As always, thank you for visiting, and please don’t hesitate to reach out with questions or comments, or just to say hello.

~ Nellie

p.s. the hike in the photo above was just an easy but beautiful trail right off Skyline Drive, called Stony Man Trail. If you ever are fortunate to visit Skyline, I would highly recommend it!

Dad

We had another few months with my dad. We hurried down to Connecticut and were able to spend solid weeks at a time – only returning home for a few days or a week in between – and I was able to spend hours every day by his side. What they had called about in September turned around (sort of)… We had been told he likely only had days or possibly a week or two, that his body wasn’t responding to treatment, and we needed to start hospice.

Hospice came in, and they were pretty wonderful. The on-site care team was already great, but the hospice team provided more one-on-one care and focused comfort measures, as well as significant comfort to us.

Honestly, between September and December, it was amazing. He regained a clarity that no one could explain. He of course still had dementia, and so there were definite moments of confusion as there had increasingly been for several years, but at times he acted as if he was coming out of a coma or something – suddenly newly aware of his surroundings, as well as a distinct familiarity with all of his own things. Requests for certain items of his, inquiries about people he’d previously forgotten, a clarity of thought and speech; he even looked more like himself than he had for a year.

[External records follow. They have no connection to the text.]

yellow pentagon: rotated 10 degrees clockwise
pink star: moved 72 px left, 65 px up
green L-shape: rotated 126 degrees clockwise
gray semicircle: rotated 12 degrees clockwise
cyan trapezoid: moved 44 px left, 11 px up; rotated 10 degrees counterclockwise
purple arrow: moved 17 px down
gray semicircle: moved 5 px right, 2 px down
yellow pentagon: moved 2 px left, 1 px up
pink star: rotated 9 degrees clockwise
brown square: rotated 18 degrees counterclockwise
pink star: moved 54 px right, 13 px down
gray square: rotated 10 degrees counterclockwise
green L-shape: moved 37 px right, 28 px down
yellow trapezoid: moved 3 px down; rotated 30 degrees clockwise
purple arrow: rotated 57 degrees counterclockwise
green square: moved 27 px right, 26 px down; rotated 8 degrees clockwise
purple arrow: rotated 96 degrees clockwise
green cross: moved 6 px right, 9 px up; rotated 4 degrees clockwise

This of course, ultimately made losing him all the more difficult. We had a gift, beyond the few days they had told us to prepare for, we had months, and those months were rich. I feel blessed to have had that time with him. Those months also gave false hope, as several nurses told us he might actually “graduate” from hospice, because he was doing so well. I had just started to think, “maybe he will make it to his next birthday…”

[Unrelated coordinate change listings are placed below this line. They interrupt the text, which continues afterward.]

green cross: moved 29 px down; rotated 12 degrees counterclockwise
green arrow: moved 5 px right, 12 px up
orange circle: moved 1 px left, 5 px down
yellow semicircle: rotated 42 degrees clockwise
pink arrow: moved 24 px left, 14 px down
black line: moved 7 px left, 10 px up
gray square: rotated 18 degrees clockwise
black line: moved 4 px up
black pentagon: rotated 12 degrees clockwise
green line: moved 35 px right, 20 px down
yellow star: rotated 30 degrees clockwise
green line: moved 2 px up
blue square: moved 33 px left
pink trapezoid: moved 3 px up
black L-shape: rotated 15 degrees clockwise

My husband and I came home for just over a week to get our bivalent shots, which we had thought (correctly) would be better to be at home for. When we returned to CT to see my dad, he had just taken ill again, though with something different. Over the course of just a few days, things, well, things became terrible.

He passed away on Sunday the 18th of December. There are a lot of things you tell yourself (that you know you are supposed to tell yourself), that you hear others tell you to remember: at least we had those last few months, at least we were back in CT with him, at least I got to tell him everything, not only once but over and over to make sure he knew. Grief doesn’t reason.

… I am heartbroken.

Today was the first day, honestly, that I have been able to focus on work other than the most mundane. I had another sleepless night, after more dreams about funeral preparations (the funeral is now thirteen days behind us, but each night something new presents itself that I must attend to), gave up and got up at 4:00, and made a list of things I had to get to. The pain is there, the tears are there, but I got on with the day anyway.

There is a pain that must be unique to caring for someone over the course of many months or even years, to witnessing their suffering and the deterioration of their health, that brings its own trauma, on top of the loss itself. I always knew that when I lost my dad it would hit me hard… at times I wondered if I’d even be able to cope. I am coping, functioning fine – I mean, I’ve had everything under control, nothing is going undone – but yeah, it has been a shock and a trauma, and I don’t think I will “get through the grief,” so much as I will now get through life with the grief.

Well, that’s the first I’ve really written about it publicly. I have no idea what I will share here, regarding this loss.

If you have experienced a similar loss recently and feel like you want to reach out, please don’t hesitate. I personally have found comfort in sharing with others.

His obit (at my little genealogy blog): Larry J. Brill, my dad

Thanks for reading,

~ Nellie

Photo: just a happy memory, one of the very fun times we had just the two of us, we had an invite out to Martha’s Vineyard to stay with a theatre friend of his for a week in 1982.